Breast cancer is the most prevalent disease among women worldwide. Many women are affected by 
this life-threatening cancer. It is the second biggest factor in female cancer-related fatalities [1], [2]. Breast 
cancer is a malignant tumor caused by the breast’s cells growing and dividing out of control thus creating a 
lump of tissues. However, not all lumps are cancerous, benign tumors are non-cancerous growths that are 
treatable with medication and are not life-threatening [2]. Whereas malignant tumors are cancerous growths 
that can be fatal if left untreated. Early diagnosis is important if such a lump appears in the patients’ breast, 
they must discuss with a medical doctor for early diagnoses and medical treatment [3], [4]. 

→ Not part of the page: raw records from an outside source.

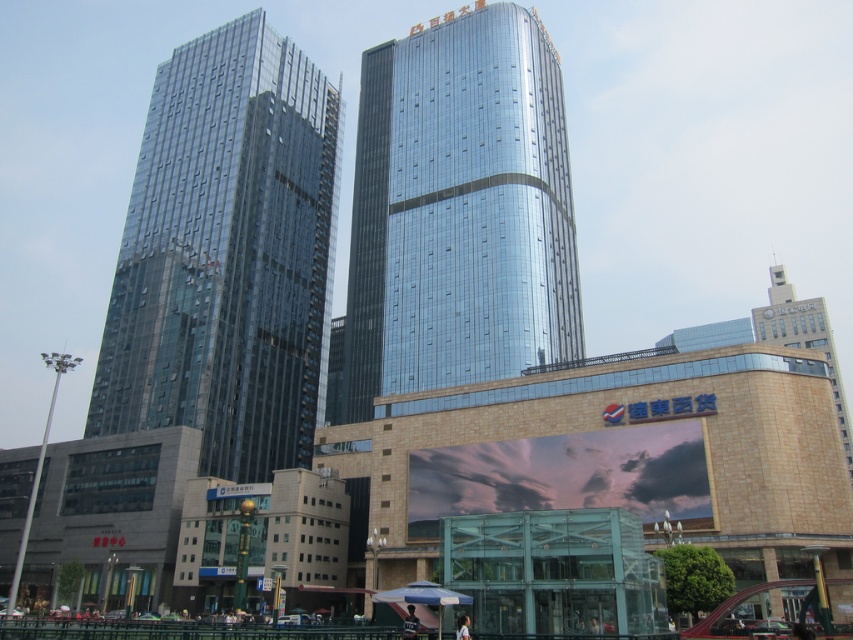 You are standing in the pedestrian area of the urban landscape and want to move from the lamppost to the entrance kiosk. The lamppost is near point (561, 296) and the entrance kiosk is near point (457, 596). Since you can only move forward, which point will you reach first?

You will reach point (561, 296) first because it is closer to you than point (457, 596), which is further away.

You are a city planner assessing the space between two glass buildings in the center. The transparent glass skyscraper at center and the glossy glass building at center. Which one has a narrower width?

The transparent glass skyscraper at center is thinner than the glossy glass building at center, so it has a narrower width.

You are a city planner reviewing the layout of the urban area. You need to determine the spatial relationship between the transparent glass skyscraper at center and the glossy glass building at center. Which one is positioned to the left?

The transparent glass skyscraper at center is to the left of the glossy glass building at center. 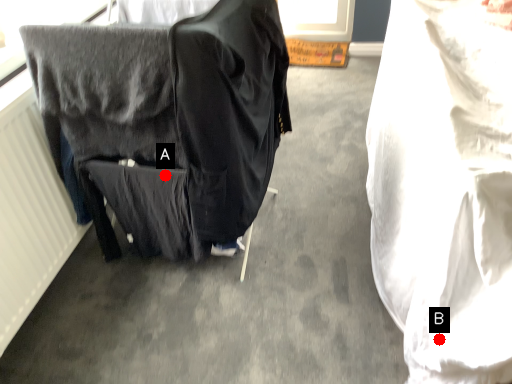 Question: Two points are circled on the image, labeled by A and B beside each circle. Which point is farther from the camera taking this photo?

Choices:
 (A) A is further
 (B) B is further

Answer: (A) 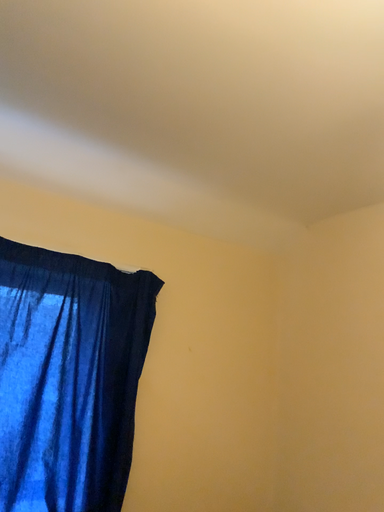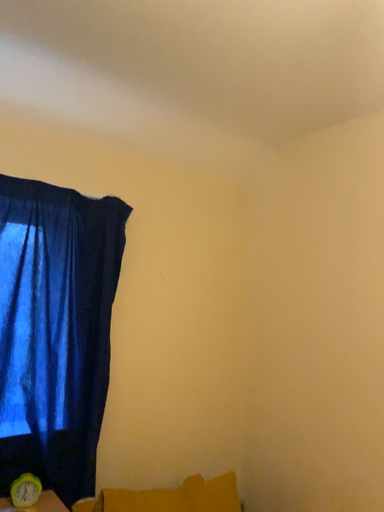 Question: Which way did the camera rotate in the video?

Choices:
 (A) rotated upward
 (B) rotated downward

Answer: (B) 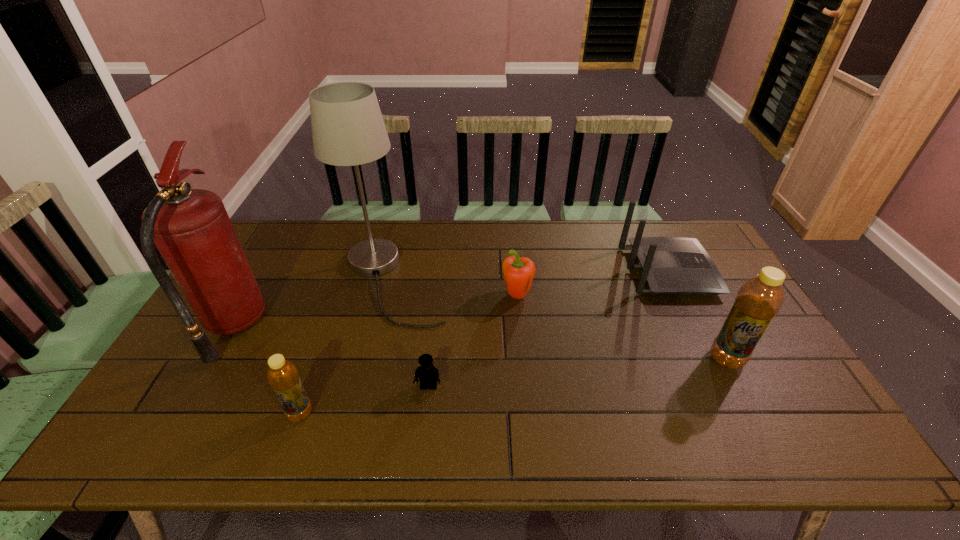 Find the location of a particular element. This screenshot has width=960, height=540. the nearest object is located at coordinates (282, 375).

Where is `the nearer bottle`? This screenshot has height=540, width=960. the nearer bottle is located at coordinates (282, 375).

You are a GUI agent. You are given a task and a screenshot of the screen. Output one action in this format:
    pyautogui.click(x=<x>, y=<y>)
    Task: Click on the taller bottle
    The image size is (960, 540).
    Given the screenshot: What is the action you would take?
    pyautogui.click(x=759, y=299)

At what (x,y) coordinates should I click in order to perform the action: click on the fifth shortest object. Please return your answer as a coordinate pair (x, y). Looking at the image, I should click on (759, 299).

I want to click on the fifth object from left to right, so click(x=518, y=273).

Locate an element on the screen. The image size is (960, 540). the sixth tallest object is located at coordinates (518, 273).

Where is `router`? The height and width of the screenshot is (540, 960). router is located at coordinates (669, 265).

The height and width of the screenshot is (540, 960). What are the coordinates of `the leftmost object` in the screenshot? It's located at (191, 228).

Where is `table lamp`? The image size is (960, 540). table lamp is located at coordinates (348, 129).

Identify the location of the shortest object. This screenshot has height=540, width=960. (427, 373). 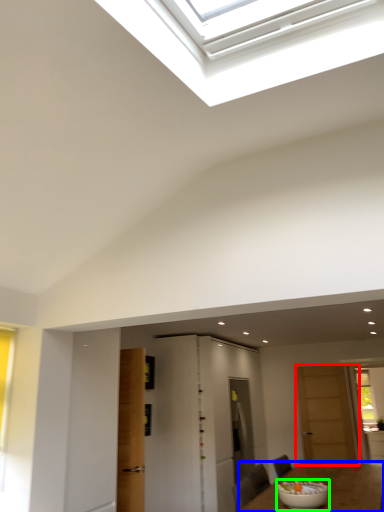 Question: Based on their relative distances, which object is farther from door (highlighted by a red box)? Choose from table (highlighted by a blue box) and bowl (highlighted by a green box).

Choices:
 (A) table
 (B) bowl

Answer: (B) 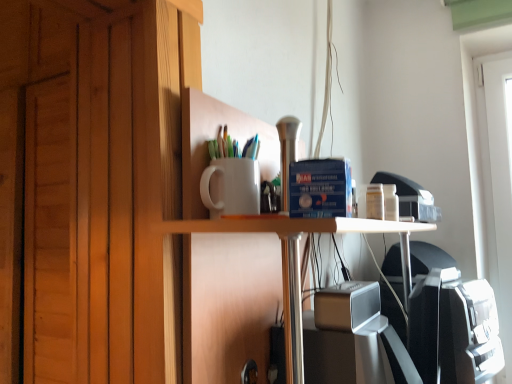 Question: Is white matte cup at upper center to the left or to the right of white glossy table at center in the image?

Choices:
 (A) right
 (B) left

Answer: (B)

Question: Considering the positions of point (180, 193) and point (174, 223), is point (180, 193) closer or farther from the camera than point (174, 223)?

Choices:
 (A) closer
 (B) farther

Answer: (B)

Question: Which of these objects is positioned closest to the satin silver speaker at center?

Choices:
 (A) white matte cup at upper center
 (B) white glossy table at center

Answer: (B)

Question: Estimate the real-world distances between objects in this image. Which object is closer to the satin silver speaker at center?

Choices:
 (A) white matte cup at upper center
 (B) white glossy table at center

Answer: (B) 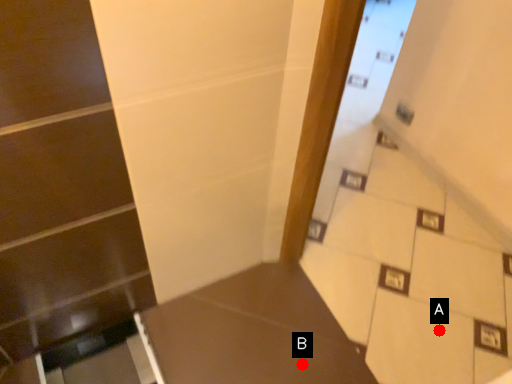 Question: Two points are circled on the image, labeled by A and B beside each circle. Among these points, which one is farthest from the camera?

Choices:
 (A) A is further
 (B) B is further

Answer: (A) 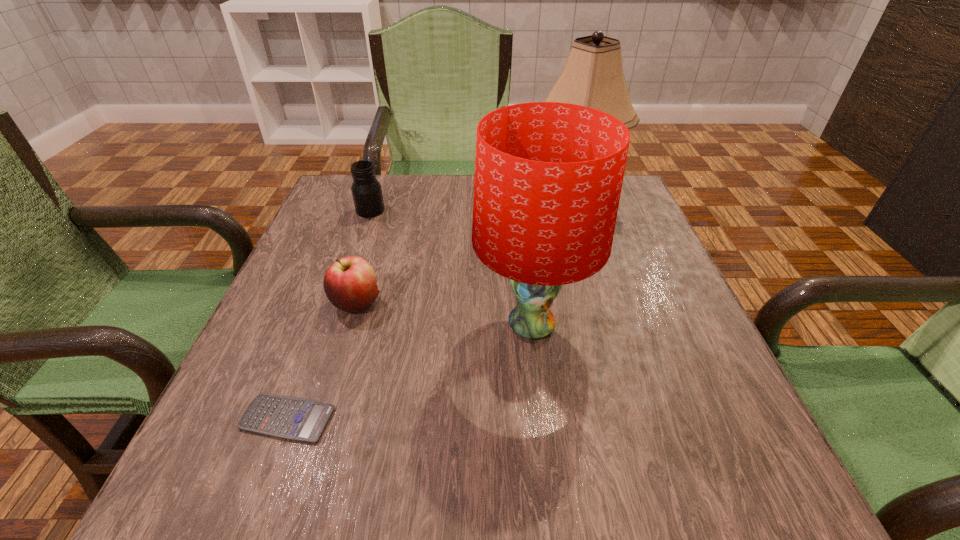 Where is `free location located 0.380m on the right of the jar`? The height and width of the screenshot is (540, 960). free location located 0.380m on the right of the jar is located at coordinates [x=532, y=211].

You are a GUI agent. You are given a task and a screenshot of the screen. Output one action in this format:
    pyautogui.click(x=<x>, y=<y>)
    Task: Click on the vacant space located 0.360m on the right of the apple
    This screenshot has width=960, height=540.
    Given the screenshot: What is the action you would take?
    (562, 303)

Locate an element on the screen. free space located 0.050m on the right of the nearest object is located at coordinates (365, 418).

I want to click on lamp present at the far edge, so click(592, 76).

In order to click on jar that is at the far edge in this screenshot , I will do `click(366, 190)`.

Identify the location of jar present at the left edge. The image size is (960, 540). (366, 190).

Locate an element on the screen. This screenshot has width=960, height=540. apple that is positioned at the left edge is located at coordinates (349, 283).

This screenshot has width=960, height=540. Identify the location of calculator present at the left edge. (291, 418).

Where is `object present at the right edge`? The image size is (960, 540). object present at the right edge is located at coordinates (592, 76).

Where is `object positioned at the far left corner`? This screenshot has width=960, height=540. object positioned at the far left corner is located at coordinates (366, 190).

One of the most essential technologies in bioinformatics research is the gene chip, commonly known 
as the DNA microarray [5]—[7]. A great amount of biological information is available in gene expression 
microarray data. This is contributed by the rapid development of sequencing technologies [5], [6]. Breast 
cancer gene expression profiles are among information available in microarray data, which is important in 
prognosis of breast cancer patients [7]-[9]. The expression variables in the microarray dataset are often 
organised as a MxN matrix, with column containing several features [10] (also known as genes) and each row 
representing a sample, as illustrated in Figure 1 [6]. 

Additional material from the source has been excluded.